[Source data]
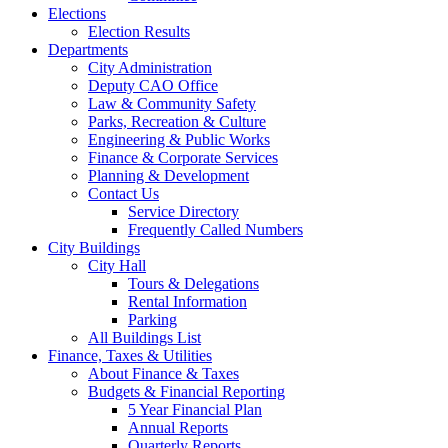
Elections
Election Results
Departments
City Administration
Deputy CAO Office
Law & Community Safety
Parks, Recreation & Culture
Engineering & Public Works
Finance & Corporate Services
Planning & Development
Contact Us
Service Directory
Frequently Called Numbers
City Buildings
City Hall
Tours & Delegations
Rental Information
Parking
All Buildings List
Finance, Taxes & Utilities
About Finance & Taxes
Budgets & Financial Reporting
5 Year Financial Plan
Annual Reports
Quarterly Reports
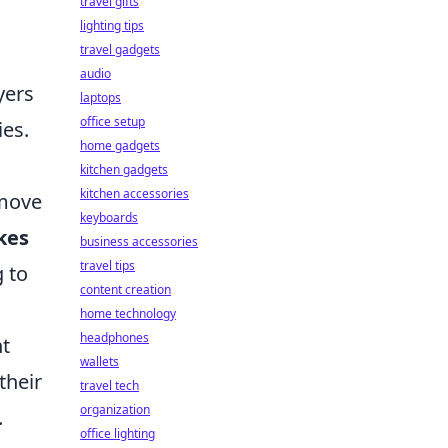
travel gifts
lighting tips
travel gadgets
audio
yers
laptops
office setup
ies.
home gadgets
kitchen gadgets
kitchen accessories
 move
keyboards
kes
business accessories
travel tips
g to
content creation
home technology
headphones
nt
wallets
their
travel tech
organization
.
office lighting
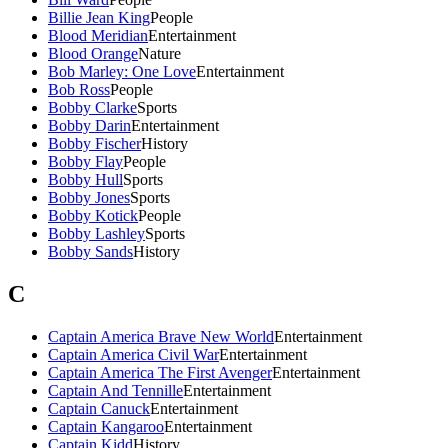
Billie Jean King
People
Blood Meridian
Entertainment
Blood Orange
Nature
Bob Marley: One Love
Entertainment
Bob Ross
People
Bobby Clarke
Sports
Bobby Darin
Entertainment
Bobby Fischer
History
Bobby Flay
People
Bobby Hull
Sports
Bobby Jones
Sports
Bobby Kotick
People
Bobby Lashley
Sports
Bobby Sands
History
C
Captain America Brave New World
Entertainment
Captain America Civil War
Entertainment
Captain America The First Avenger
Entertainment
Captain And Tennille
Entertainment
Captain Canuck
Entertainment
Captain Kangaroo
Entertainment
Captain Kidd
History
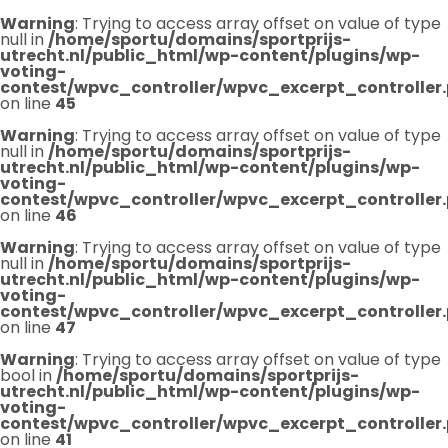
Warning
: Trying to access array offset on value of type
null in
/home/sportu/domains/sportprijs-
utrecht.nl/public_html/wp-content/plugins/wp-
voting-
contest/wpvc_controller/wpvc_excerpt_controller
on line
45
Warning
: Trying to access array offset on value of type
null in
/home/sportu/domains/sportprijs-
utrecht.nl/public_html/wp-content/plugins/wp-
voting-
contest/wpvc_controller/wpvc_excerpt_controller
on line
46
Warning
: Trying to access array offset on value of type
null in
/home/sportu/domains/sportprijs-
utrecht.nl/public_html/wp-content/plugins/wp-
voting-
contest/wpvc_controller/wpvc_excerpt_controller
on line
47
Warning
: Trying to access array offset on value of type
bool in
/home/sportu/domains/sportprijs-
utrecht.nl/public_html/wp-content/plugins/wp-
voting-
contest/wpvc_controller/wpvc_excerpt_controller
on line
41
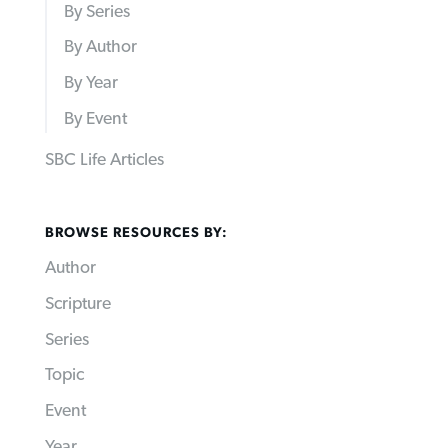
By Series
By Author
By Year
By Event
SBC Life Articles
BROWSE RESOURCES BY:
Author
Scripture
Series
Topic
Event
Year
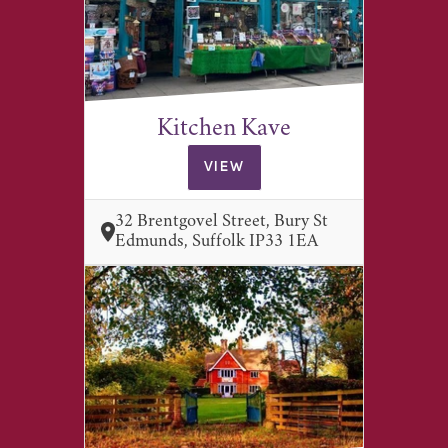
Kitchen Kave
VIEW
32 Brentgovel Street, Bury St
Edmunds, Suffolk IP33 1EA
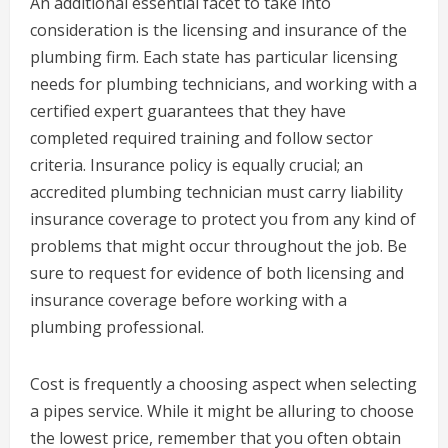
An additional essential facet to take into
consideration is the licensing and insurance of the
plumbing firm. Each state has particular licensing
needs for plumbing technicians, and working with a
certified expert guarantees that they have
completed required training and follow sector
criteria. Insurance policy is equally crucial; an
accredited plumbing technician must carry liability
insurance coverage to protect you from any kind of
problems that might occur throughout the job. Be
sure to request for evidence of both licensing and
insurance coverage before working with a
plumbing professional.
Cost is frequently a choosing aspect when selecting
a pipes service. While it might be alluring to choose
the lowest price, remember that you often obtain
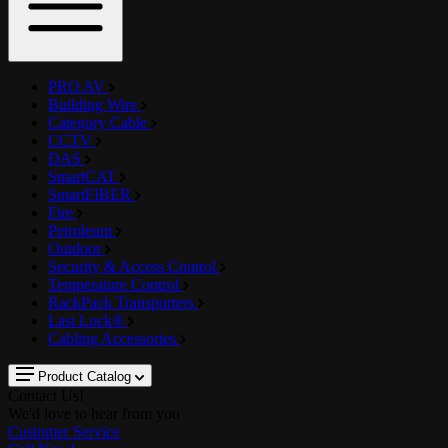
PRO AV
Building Wire
Category Cable
CCTV
DAS
SmartCAT
SmartFIBER
Fire
Petroleum
Outdoor
Security & Access Control
Temperature Control
RackPack Transporters
Last Lock®
Cabling Accessories
Product Catalog
Contact Us!
We'd love to hear from you
Customer Service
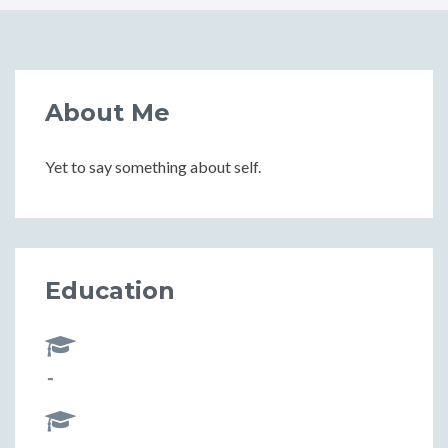
About Me
Yet to say something about self.
Education
-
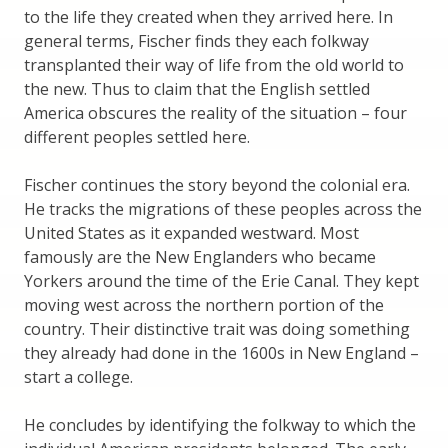
to the life they created when they arrived here. In
general terms, Fischer finds they each folkway
transplanted their way of life from the old world to
the new. Thus to claim that the English settled
America obscures the reality of the situation – four
different peoples settled here.
Fischer continues the story beyond the colonial era.
He tracks the migrations of these peoples across the
United States as it expanded westward. Most
famously are the New Englanders who became
Yorkers around the time of the Erie Canal. They kept
moving west across the northern portion of the
country. Their distinctive trait was doing something
they already had done in the 1600s in New England –
start a college.
He concludes by identifying the folkway to which the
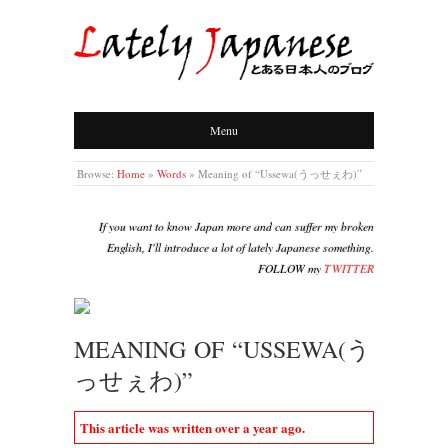
LATELY JAPANESE
Menu
Browse:
Home
»
Words
»
Meaning of “Ussewa(うっせぇわ)”
If you want to know Japan more and can suffer my broken
English, I'll introduce a lot of lately Japanese something.
FOLLOW my
TWITTER
MEANING OF “USSEWA(う
っせぇわ)”
This article was written over a year ago.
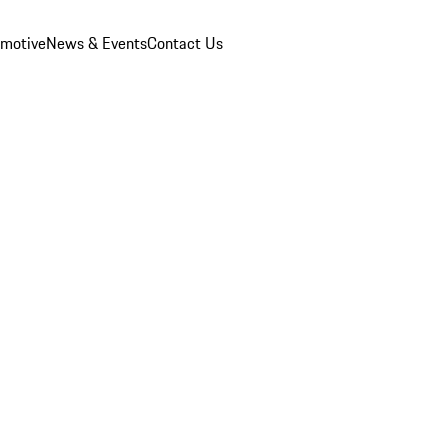
omotive
News & Events
Contact Us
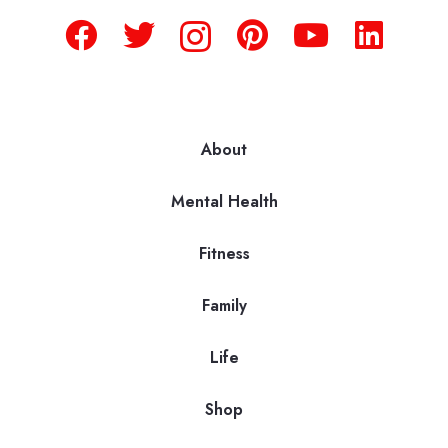
About
Mental Health
Fitness
Family
Life
Shop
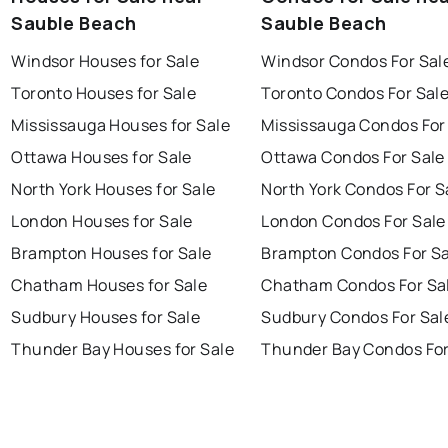
Sauble Beach
Sauble Beach
Windsor Houses for Sale
Windsor Condos For Sal
Toronto Houses for Sale
Toronto Condos For Sal
Mississauga Houses for Sale
Mississauga Condos For
Ottawa Houses for Sale
Ottawa Condos For Sale
North York Houses for Sale
North York Condos For S
London Houses for Sale
London Condos For Sale
Brampton Houses for Sale
Brampton Condos For Sa
Chatham Houses for Sale
Chatham Condos For Sa
Sudbury Houses for Sale
Sudbury Condos For Sal
Thunder Bay Houses for Sale
Thunder Bay Condos For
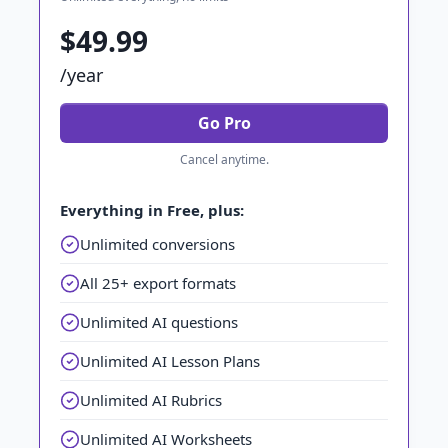
$49.99
/year
Go Pro
Cancel anytime.
Everything in Free, plus:
Unlimited conversions
All 25+ export formats
Unlimited AI questions
Unlimited AI Lesson Plans
Unlimited AI Rubrics
Unlimited AI Worksheets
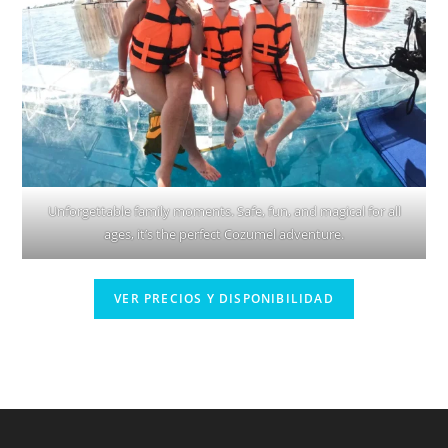
Unforgettable family moments. Safe, fun, and magical for all
ages, it’s the perfect Cozumel adventure.
VER PRECIOS Y DISPONIBILIDAD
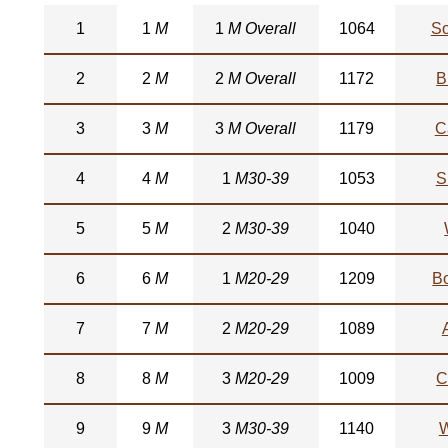
1
1
M
1
M Overall
1064
So
2
2
M
2
M Overall
1172
B
3
3
M
3
M Overall
1179
C
4
4
M
1
M30-39
1053
S
5
5
M
2
M30-39
1040
6
6
M
1
M20-29
1209
B
7
7
M
2
M20-29
1089
8
8
M
3
M20-29
1009
C
9
9
M
3
M30-39
1140
W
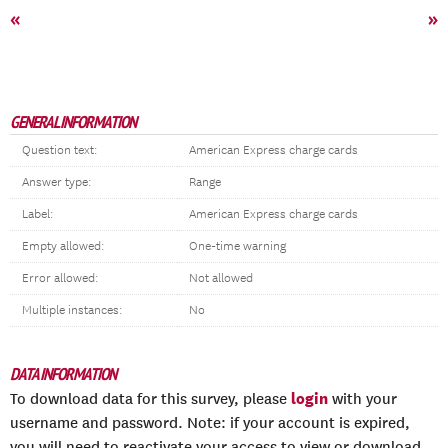
«
»
GENERAL INFORMATION
Question text:
American Express charge cards
Answer type:
Range
Label:
American Express charge cards
Empty allowed:
One-time warning
Error allowed:
Not allowed
Multiple instances:
No
DATA INFORMATION
login
To download data for this survey, please
with your
username and password. Note: if your account is expired,
you will need to reactivate your access to view or download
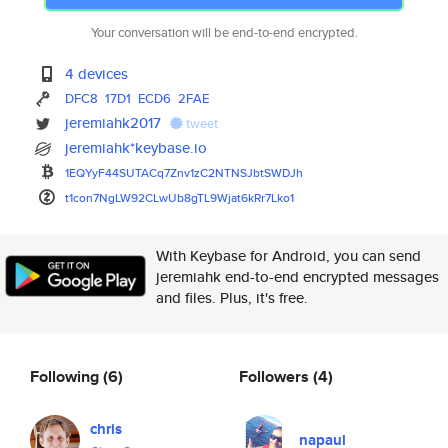
Your conversation will be end-to-end encrypted.
4 devices
DFC8
17D1
ECD6
2FAE
jeremiahk2017
tweet
jeremiahk*keybase.io
1EQYyF44SUTACq7Znv1zC2NTNSJbtS
WDJh
t1con7NgLW92CLwUb8gTL9Wjat6kRr
7Lko1
With Keybase for Android, you can send
jeremiahk end-to-end encrypted messages
and files. Plus, it's free.
Following
(6)
Followers
(4)
chris
napaul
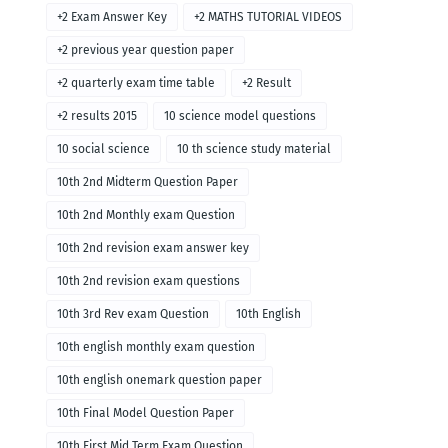
+2 Exam Answer Key
+2 MATHS TUTORIAL VIDEOS
+2 previous year question paper
+2 quarterly exam time table
+2 Result
+2 results 2015
10 science model questions
10 social science
10 th science study material
10th 2nd Midterm Question Paper
10th 2nd Monthly exam Question
10th 2nd revision exam answer key
10th 2nd revision exam questions
10th 3rd Rev exam Question
10th English
10th english monthly exam question
10th english onemark question paper
10th Final Model Question Paper
10th First Mid Term Exam Question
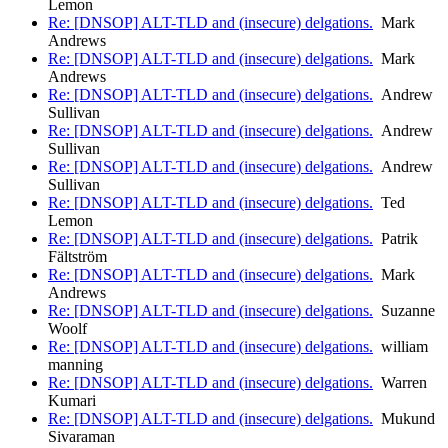
Lemon
Re: [DNSOP] ALT-TLD and (insecure) delgations.
Mark
Andrews
Re: [DNSOP] ALT-TLD and (insecure) delgations.
Mark
Andrews
Re: [DNSOP] ALT-TLD and (insecure) delgations.
Andrew
Sullivan
Re: [DNSOP] ALT-TLD and (insecure) delgations.
Andrew
Sullivan
Re: [DNSOP] ALT-TLD and (insecure) delgations.
Andrew
Sullivan
Re: [DNSOP] ALT-TLD and (insecure) delgations.
Ted
Lemon
Re: [DNSOP] ALT-TLD and (insecure) delgations.
Patrik
Fältström
Re: [DNSOP] ALT-TLD and (insecure) delgations.
Mark
Andrews
Re: [DNSOP] ALT-TLD and (insecure) delgations.
Suzanne
Woolf
Re: [DNSOP] ALT-TLD and (insecure) delgations.
william
manning
Re: [DNSOP] ALT-TLD and (insecure) delgations.
Warren
Kumari
Re: [DNSOP] ALT-TLD and (insecure) delgations.
Mukund
Sivaraman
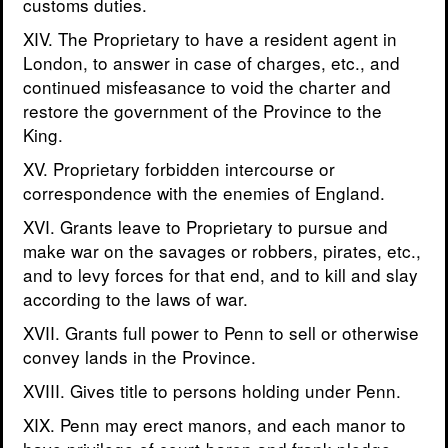
customs duties.
XIV. The Proprietary to have a resident agent in
London, to answer in case of charges, etc., and
continued misfeasance to void the charter and
restore the government of the Province to the
King.
XV. Proprietary forbidden intercourse or
correspondence with the enemies of England.
XVI. Grants leave to Proprietary to pursue and
make war on the savages or robbers, pirates, etc.,
and to levy forces for that end, and to kill and slay
according to the laws of war.
XVII. Grants full power to Penn to sell or otherwise
convey lands in the Province.
XVIII. Gives title to persons holding under Penn.
XIX. Penn may erect manors, and each manor to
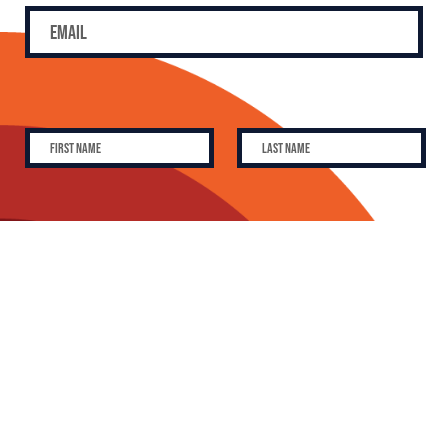
SUBSCRIBE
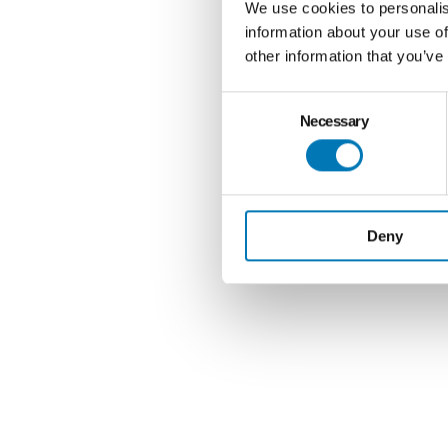
We use cookies to personalis
information about your use of
other information that you’ve
Consent
Necessary
Selection
Deny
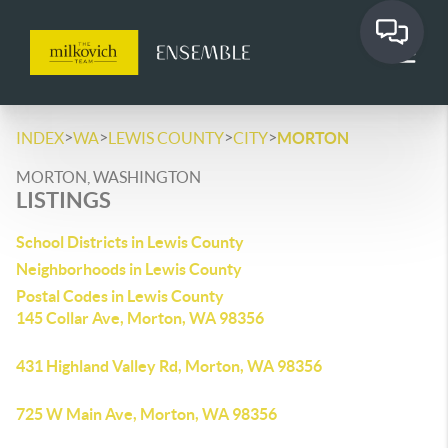
>
>
>
>
INDEX
WA
LEWIS COUNTY
CITY
MORTON
MORTON, WASHINGTON
LISTINGS
School Districts in Lewis County
Neighborhoods in Lewis County
Postal Codes in Lewis County
145 Collar Ave, Morton, WA 98356
431 Highland Valley Rd, Morton, WA 98356
725 W Main Ave, Morton, WA 98356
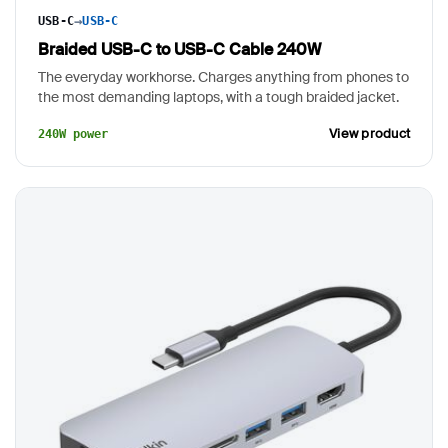
→
USB-C
USB-C
Braided USB-C to USB-C Cable 240W
The everyday workhorse. Charges anything from phones to
the most demanding laptops, with a tough braided jacket.
View product
240W power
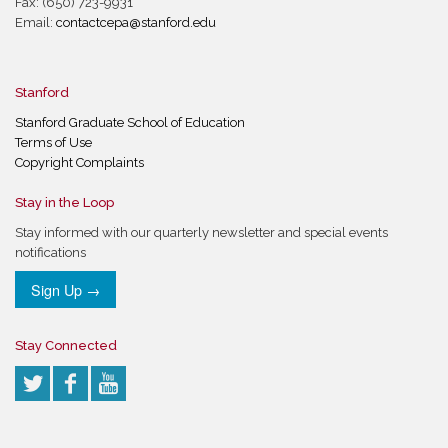
Fax: (650) 723-9931
Email:
contactcepa@stanford.edu
Stanford
Stanford Graduate School of Education
Terms of Use
Copyright Complaints
Stay in the Loop
Stay informed with our quarterly newsletter and special events
notifications
Sign Up →
Stay Connected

# TASK DETAILS
In the data, the line that contains "XIX. Penn may erect manors, and each manor to" begins the part to write out; restate it and each line after it word for word through the end, with no pictures.

# SOLUTION TO THE EXERCISE
XIX. Penn may erect manors, and each manor to
SUBSCRIBE
We use cookies to personalis
information about your use of
other information that you’ve
Consent
Necessary
Selection
Deny
>
>
>
>
INDEX
WA
LEWIS COUNTY
CITY
MORTON
MORTON, WASHINGTON
LISTINGS
School Districts in Lewis County
Neighborhoods in Lewis County
Postal Codes in Lewis County
145 Collar Ave, Morton, WA 98356
431 Highland Valley Rd, Morton, WA 98356
725 W Main Ave, Morton, WA 98356
→
USB-C
USB-C
Braided USB-C to USB-C Cable 240W
The everyday workhorse. Charges anything from phones to
the most demanding laptops, with a tough braided jacket.
View product
240W power
Fax: (650) 723-9931
Email:
contactcepa@stanford.edu
Stanford
Stanford Graduate School of Education
Terms of Use
Copyright Complaints
Stay in the Loop
Stay informed with our quarterly newsletter and special events
notifications
Sign Up →
Stay Connected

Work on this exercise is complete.